Show all lines from the records below in which the string "تحویل" is present.

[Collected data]
========
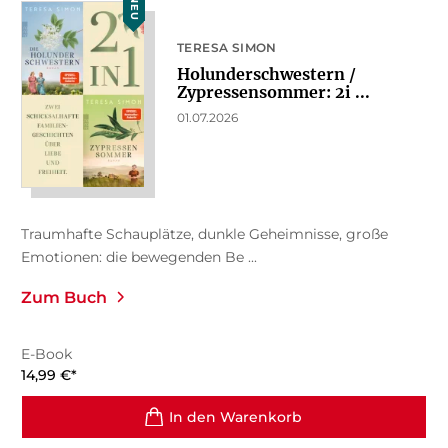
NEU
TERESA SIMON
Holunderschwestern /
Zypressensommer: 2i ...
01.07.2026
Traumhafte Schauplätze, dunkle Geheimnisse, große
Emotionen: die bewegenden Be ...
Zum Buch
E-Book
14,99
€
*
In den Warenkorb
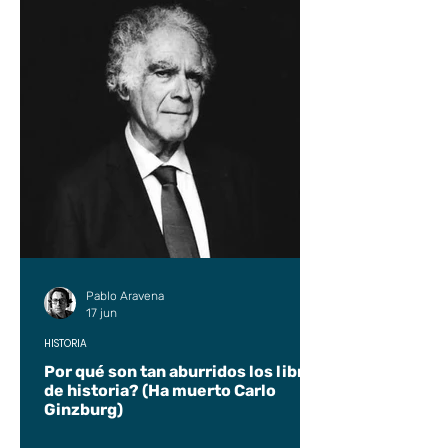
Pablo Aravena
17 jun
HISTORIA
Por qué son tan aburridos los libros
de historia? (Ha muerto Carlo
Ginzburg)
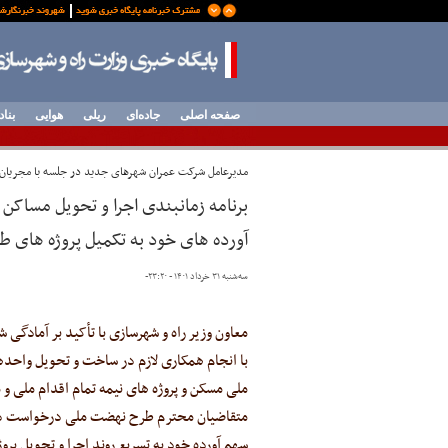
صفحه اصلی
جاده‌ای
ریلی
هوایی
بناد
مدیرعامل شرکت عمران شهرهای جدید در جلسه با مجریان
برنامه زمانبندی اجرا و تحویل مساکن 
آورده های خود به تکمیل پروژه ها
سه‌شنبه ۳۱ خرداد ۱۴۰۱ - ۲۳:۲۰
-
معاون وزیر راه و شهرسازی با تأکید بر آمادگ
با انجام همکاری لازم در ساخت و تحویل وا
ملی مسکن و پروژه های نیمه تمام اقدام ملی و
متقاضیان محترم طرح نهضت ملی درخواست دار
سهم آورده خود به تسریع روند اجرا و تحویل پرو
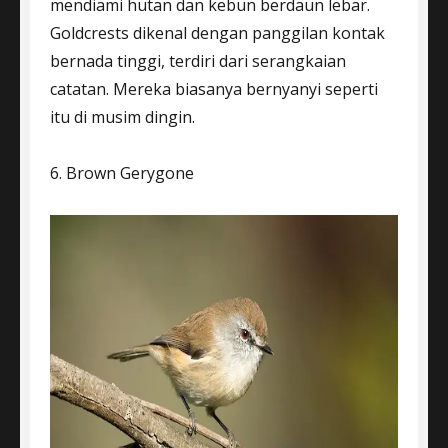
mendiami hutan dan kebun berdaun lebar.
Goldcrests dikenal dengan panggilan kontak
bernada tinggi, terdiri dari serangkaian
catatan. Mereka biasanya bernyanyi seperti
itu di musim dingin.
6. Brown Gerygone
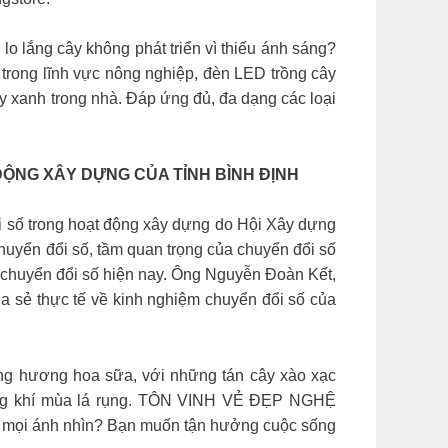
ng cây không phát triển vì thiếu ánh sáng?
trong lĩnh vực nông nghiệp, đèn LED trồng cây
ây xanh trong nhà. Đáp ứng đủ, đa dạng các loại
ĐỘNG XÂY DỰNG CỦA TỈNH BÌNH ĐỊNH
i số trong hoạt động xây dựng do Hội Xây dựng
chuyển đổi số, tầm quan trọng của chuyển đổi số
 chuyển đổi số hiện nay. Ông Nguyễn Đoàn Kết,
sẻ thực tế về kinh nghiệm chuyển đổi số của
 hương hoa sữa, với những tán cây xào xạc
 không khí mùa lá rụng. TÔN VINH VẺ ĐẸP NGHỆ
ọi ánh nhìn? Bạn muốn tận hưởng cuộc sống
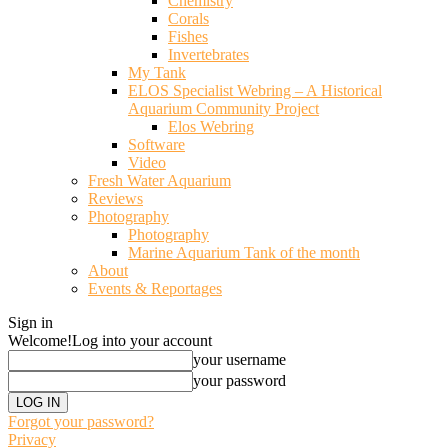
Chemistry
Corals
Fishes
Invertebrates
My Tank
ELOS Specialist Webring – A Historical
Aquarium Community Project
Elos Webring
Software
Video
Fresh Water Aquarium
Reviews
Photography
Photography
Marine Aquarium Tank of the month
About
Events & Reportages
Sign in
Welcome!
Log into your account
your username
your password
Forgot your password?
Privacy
========
PROBLEM SOLUTION:
برنامه زمانبندی اجرا و تحویل مساکن 
با انجام همکاری لازم در ساخت و تحویل وا
سهم آورده خود به تسریع روند اجرا و تحویل پرو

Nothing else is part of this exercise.